* What this task involves:
Could you give back every entry below exactly, with the pictures dropped?
*** Given data ***
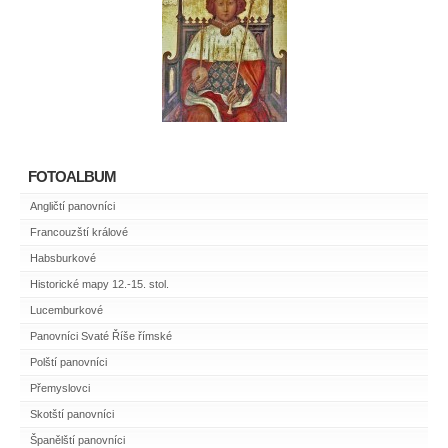
FOTOALBUM
Angličtí panovníci
Francouzští králové
Habsburkové
Historické mapy 12.-15. stol.
Lucemburkové
Panovníci Svaté Říše římské
Polští panovníci
Přemyslovci
Skotští panovníci
Španělští panovníci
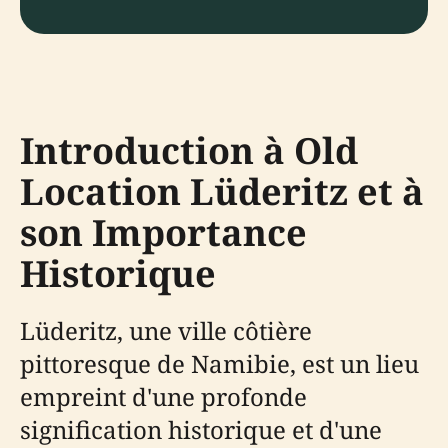
Introduction à Old
Location Lüderitz et à
son Importance
Historique
Lüderitz, une ville côtière
pittoresque de Namibie, est un lieu
empreint d'une profonde
signification historique et d'une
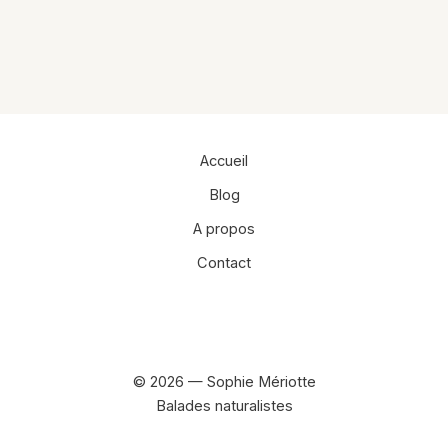
Accueil
Blog
A propos
Contact
Facebook
Instagram
© 2026 — Sophie Mériotte
Balades naturalistes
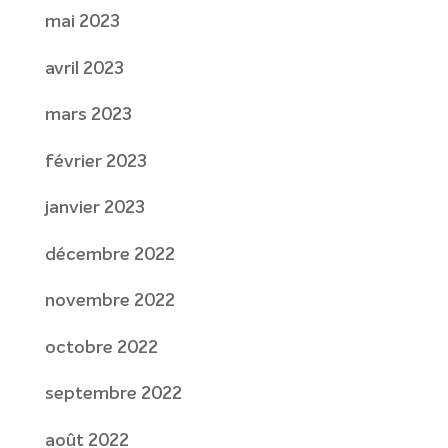
mai 2023
avril 2023
mars 2023
février 2023
janvier 2023
décembre 2022
novembre 2022
octobre 2022
septembre 2022
août 2022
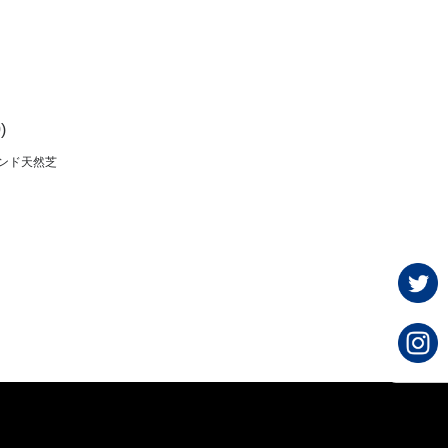
)
ンド天然芝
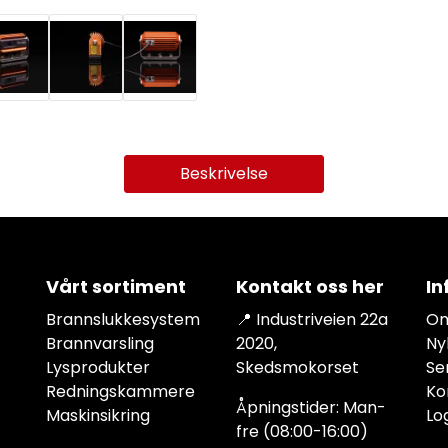
Beskrivelse
Vårt sortiment
Kontakt oss her
In
Brannslukkesystem
📍 Industriveien 22a
Om
Brannvarsling
2020,
Ny
Lysprodukter
Skedsmokorset
Se
Redningskammere
Ko
Åpningstider: Man-
Maskinsikring
Lo
fre (08:00-16:00)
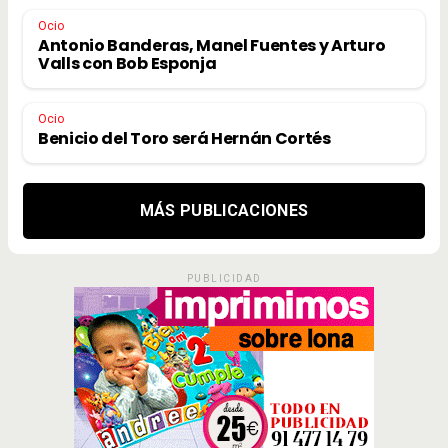
Ocio
Antonio Banderas, Manel Fuentes y Arturo
Valls con Bob Esponja
Ocio
Benicio del Toro será Hernán Cortés
MÁS PUBLICACIONES
PUBLICIDAD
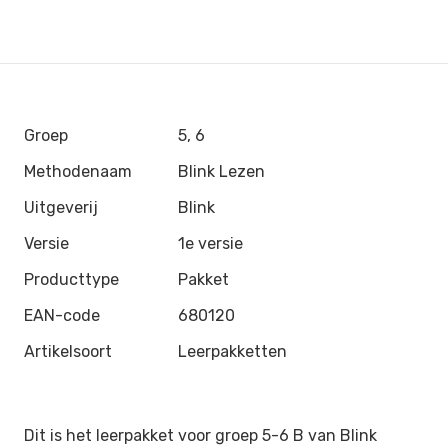
Groep
5, 6
Methodenaam
Blink Lezen
Uitgeverij
Blink
Versie
1e versie
Producttype
Pakket
EAN-code
680120
Artikelsoort
Leerpakketten
Dit is het leerpakket voor groep 5-6 B van
Blink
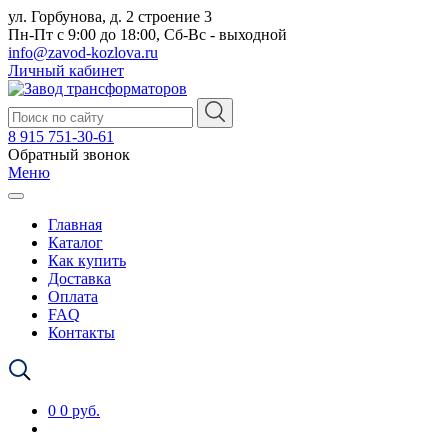
ул. Горбунова, д. 2 строение 3
Пн-Пт с 9:00 до 18:00, Сб-Вс - выходной
info@zavod-kozlova.ru
Личный кабинет
8 915 751-30-61
Обратный звонок
Меню
Главная
Каталог
Как купить
Доставка
Оплата
FAQ
Контакты
0
0 руб.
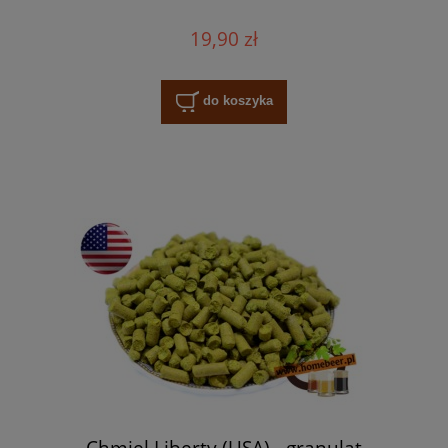
19,90 zł
do koszyka
Chmiel Liberty (USA) - granulat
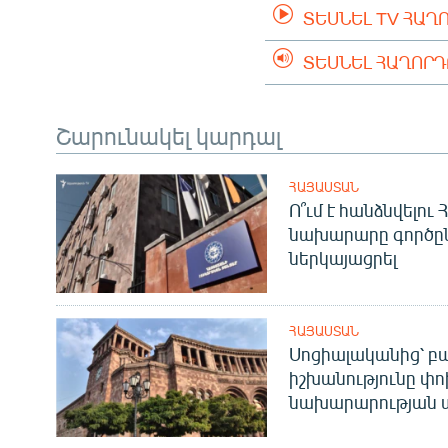
ՏԵՍՆԵԼ TV ՀԱՂ
ՏԵՍՆԵԼ ՀԱՂՈՐ
Շարունակել կարդալ
ՀԱՅԱՍՏԱՆ
Ո՞ւմ է հանձնվելու
նախարարը գործը
ներկայացրել
ՀԱՅԱՍՏԱՆ
Սոցիալականից՝ բա
իշխանությունը փո
նախարարության 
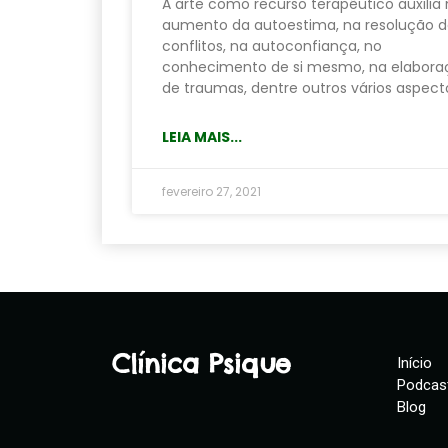
A arte como recurso terapêutico auxilia
aumento da autoestima, na resolução 
conflitos, na autoconfiança, no
conhecimento de si mesmo, na elabora
de traumas, dentre outros vários aspect
LEIA MAIS...
fevereiro 27, 2021
Clínica Psique
Início
Podcas
Blog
***
* Exercise result:
FOTOALBUM
Angličtí panovníci
Francouzští králové
Habsburkové
Historické mapy 12.-15. stol.
Lucemburkové
Panovníci Svaté Říše římské
Polští panovníci
Přemyslovci
Skotští panovníci
Španělští panovníci
Introduction à Old
Location Lüderitz et à
son Importance
Historique
Lüderitz, une ville côtière
pittoresque de Namibie, est un lieu
empreint d'une profonde
signification historique et d'une
Accueil
Blog
A propos
Contact
Facebook
Instagram
© 2026 — Sophie Mériotte
Balades naturalistes
mai 2023
avril 2023
mars 2023
février 2023
janvier 2023
décembre 2022
novembre 2022
octobre 2022
septembre 2022
août 2022
)
ンド天然芝
Beskrivelse
Vårt sortiment
Kontakt oss her
In
Brannslukkesystem
📍 Industriveien 22a
Om
Brannvarsling
2020,
Ny
Lysprodukter
Skedsmokorset
Se
Redningskammere
Ko
Åpningstider: Man-
Maskinsikring
Lo
fre (08:00-16:00)
Ocio
Antonio Banderas, Manel Fuentes y Arturo
Valls con Bob Esponja
Ocio
Benicio del Toro será Hernán Cortés
MÁS PUBLICACIONES
PUBLICIDAD
Groep
5, 6
Methodenaam
Blink Lezen
Uitgeverij
Blink
Versie
1e versie
Producttype
Pakket
EAN-code
680120
Artikelsoort
Leerpakketten
Dit is het leerpakket voor groep 5-6 B van
Blink
ул. Горбунова, д. 2 строение 3
Пн-Пт с 9:00 до 18:00, Сб-Вс - выходной
info@zavod-kozlova.ru
Личный кабинет
8 915 751-30-61
Обратный звонок
Меню
Главная
Каталог
Как купить
Доставка
Оплата
FAQ
Контакты
0
0 руб.
19,90 zł
do koszyka
Chmiel Liberty (USA) - granulat
ՏԵՍՆԵԼ TV ՀԱՂ
ՏԵՍՆԵԼ ՀԱՂՈՐ
Շարունակել կարդալ
ՀԱՅԱՍՏԱՆ
Ո՞ւմ է հանձնվելու
նախարարը գործը
ներկայացրել
ՀԱՅԱՍՏԱՆ
Սոցիալականից՝ բա
իշխանությունը փո
նախարարության 
A arte como recurso terapêutico auxilia
aumento da autoestima, na resolução 
conflitos, na autoconfiança, no
conhecimento de si mesmo, na elabora
de traumas, dentre outros vários aspect
LEIA MAIS...
fevereiro 27, 2021
Clínica Psique
Início
Podcas
Blog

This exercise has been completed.